The release of TNF-α, IL-8, and IL-1β by THP-1 macrophages was determined by enzyme-linked immuno-sorbent assay (ELISA). The human Ready-Set-Go ELISA kits were obtained from eBiosciences and the assays were performed according the manufacturers’ instructions (Affymetrix eBioscience, Santa Clara, CA, USA).
Upon MV isolation and purification by ultrafiltration and SEC the MV-containing SEC fractions were further concentrated to 100 μl using Amicon ultra-4 10-kDa centrifugal filter units (Millipore, Billerica, MA, USA). Vitrified specimens were prepared by loading a grid into an FEI Mark IV Vitrobot (FEI Company, Eindhoven, The Netherlands), adding 5 μl of MV-suspension to the grid, and then immediately blotting the grid for 1 s before plunge-freezing in liquid ethane which was kept at its melting point by liquid nitrogen using a Vitrobot environmental chamber that was maintained at 95% humidity. For microscopy, grids were mounted in a Gatan cryoholder in liquid nitrogen and transferred to a Tecnai T12 Spirit microscope (FEI Company, Eindhoven, the Netherlands). Images were acquired with a 4096 × 4096 pixel CCD Eagle camera (FEI Company, Eindhoven, the Netherlands) at 120 kV with a temperature between -170 °C and -175 °C. Image analysis to determine the median MV-diameter was performed using ImageJ processing software (National institutes of Health, Bethesda, USA).
Statistical analysis was performed using Graph-Pad Prism 5 Software (Graph-Pad, San Diego, CA, USA).

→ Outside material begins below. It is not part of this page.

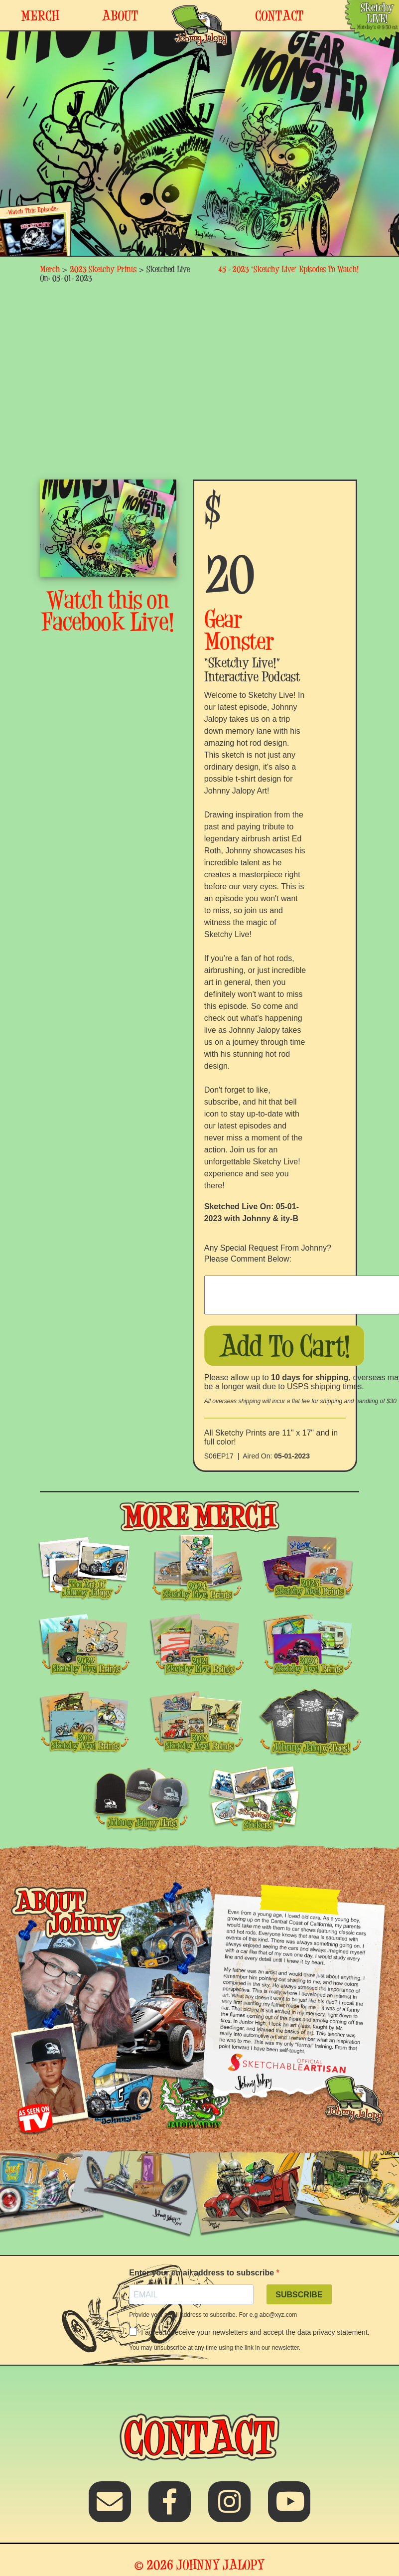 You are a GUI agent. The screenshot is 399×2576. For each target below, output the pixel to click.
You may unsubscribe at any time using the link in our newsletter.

Statistical dispersion was determined by calculation of the standard error of the mean. One-way analysis of variance (ANOVA) was performed in combination with the Bonferroni multiple comparison test to determine statistical significance of the variances between multiple groups. An unpaired t-test was performed for the statistical analysis of the variance between the means of 2 groups. P-values were considered significant when <0.05.